INPUT FOR THIS TASK section start

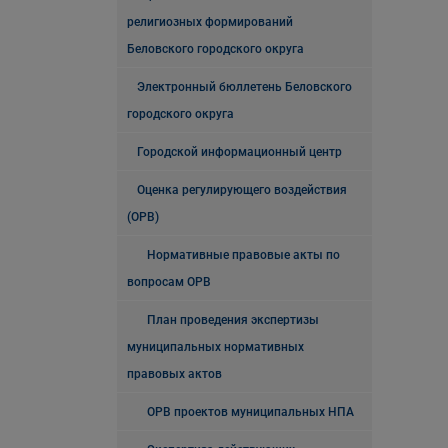
религиозных формирований
Беловского городского округа
Электронный бюллетень Беловского
городского округа
Городской информационный центр
Оценка регулирующего воздействия
(ОРВ)
Нормативные правовые акты по
вопросам ОРВ
План проведения экспертизы
муниципальных нормативных
правовых актов
ОРВ проектов муниципальных НПА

INPUT FOR THIS TASK section end

◆ **TASK INSTRUCTIONS**
Search the records above for the string "округа" and copy each line that holds it.

◆ **RESPONSE TO THIS EXERCISE**
Беловского городского округа
городского округа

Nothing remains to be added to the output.